En somme, Dubuc comme bien d’autres, se doivent de réintroduire une nuance sociétale remplaçant notre réalité nationale abolie par la québécitude, afin de maintenir un combat aujourd’hui purement civique, voire rhétorique, sur lequel ils fondent toujours leur carrière.
Car devenir Québécois, c’était régler le problème de la nation canadienne-française en l’unissant avec le colonisateur présent dans le Québec. Être Québécois, c’est d’ailleurs toujours faire corps avec lui, s’effacer en lui, en espérant gagner un peu de sa normalité et de son prestige.
Vous ne me croyez pas? Prenons alors un exemple tiré du commerce et de la finance. Laissons de côté la Caisse de dépôt qui n’a pourtant plus rien de l’outil pensé pour favoriser l’émancipation économique des Canadiens-Français; laissons aussi les actuelles HEC qui seraient obscènes aux yeux d’un Esdras Mainville ou d’un François-Albert Angers; parlons seulement du Board of Trade of Montreal (1822) devenu moribond dans les années 1980 face à la dynamique Chambre de commerce du District de Montréal fondée pour et par les Canadiens-Français en 1887. Qu’est-il arrivé pensez-vous? De quoi la québécitude a-t-elle alors bien pu accoucher?
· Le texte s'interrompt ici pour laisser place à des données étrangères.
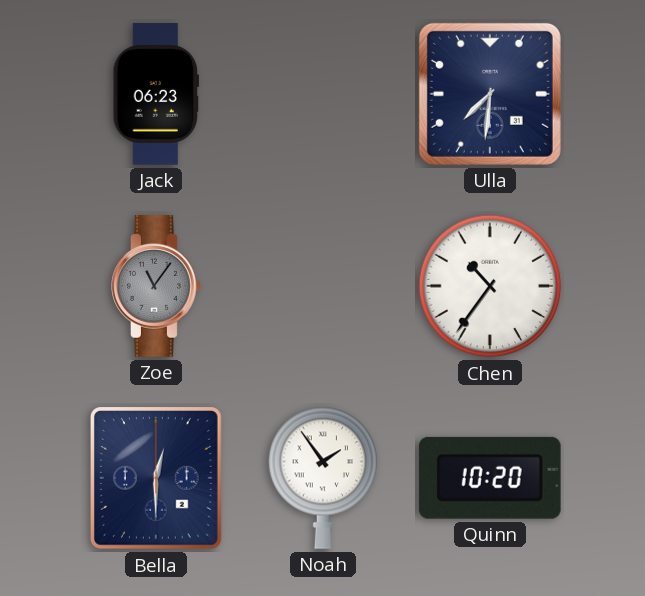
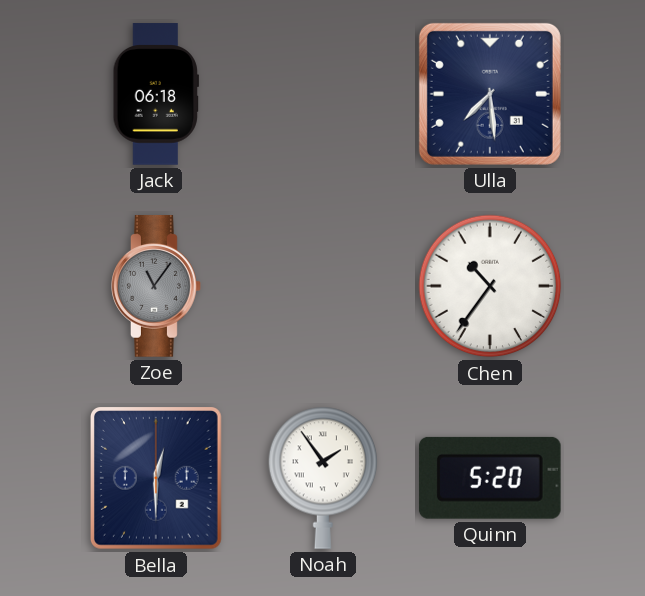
Jack: 06:23 -> 06:18
Ulla: 7:31 -> 7:29
Quinn: 10:20 -> 5:20
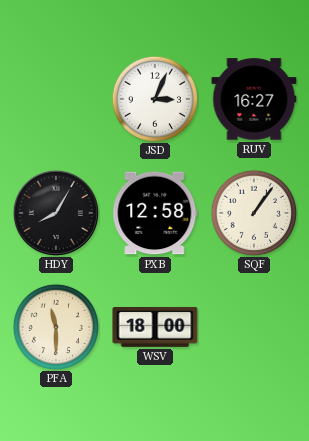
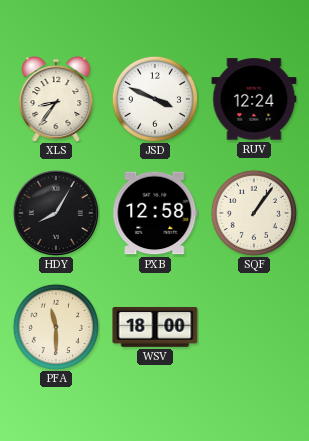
XLS: none -> 8:36
JSD: 3:04 -> 3:49
RUV: 16:27 -> 12:24
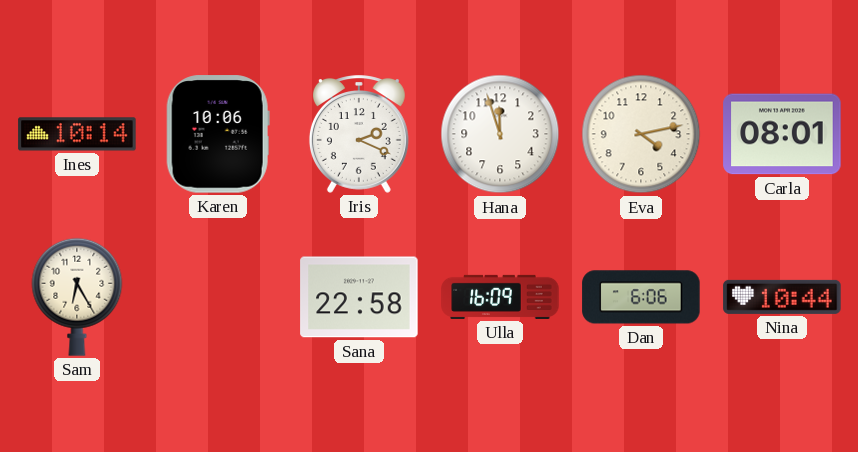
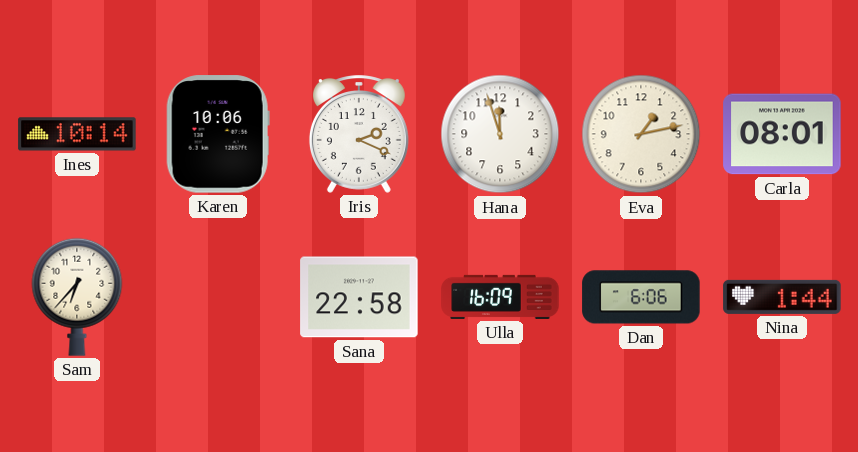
Eva: 4:13 -> 1:13
Sam: 6:25 -> 6:37
Nina: 10:44 -> 1:44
Plutôt que de laisser mourir le Board of Trade comme il eût été naturel de le faire, on a fusionné avec lui en 1992, l’année même du 350e, pour donner naissance à une nouvelle institution bilingue dont l’histoire remonte à 1822...
Allez-y voir aujourd’hui à la Chamber of Commerce of Metropolitan Montreal : vous y constaterez toute l’actualité d’une aliénation coloniale que vous semblez remettre en question ici.